Required work: Would you write out the entries below word for word, omitting the pictures?

Information shown:
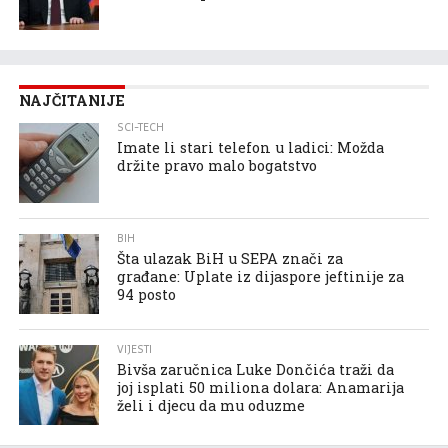
NAJČITANIJE
SCI-TECH
Imate li stari telefon u ladici: Možda
držite pravo malo bogatstvo
BIH
Šta ulazak BiH u SEPA znači za
građane: Uplate iz dijaspore jeftinije za
94 posto
VIJESTI
Bivša zaručnica Luke Dončića traži da
joj isplati 50 miliona dolara: Anamarija
želi i djecu da mu oduzme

Result of this task:
NAJČITANIJE
SCI-TECH
Imate li stari telefon u ladici: Možda
držite pravo malo bogatstvo
BIH
Šta ulazak BiH u SEPA znači za
građane: Uplate iz dijaspore jeftinije za
94 posto
VIJESTI
Bivša zaručnica Luke Dončića traži da
joj isplati 50 miliona dolara: Anamarija
želi i djecu da mu oduzme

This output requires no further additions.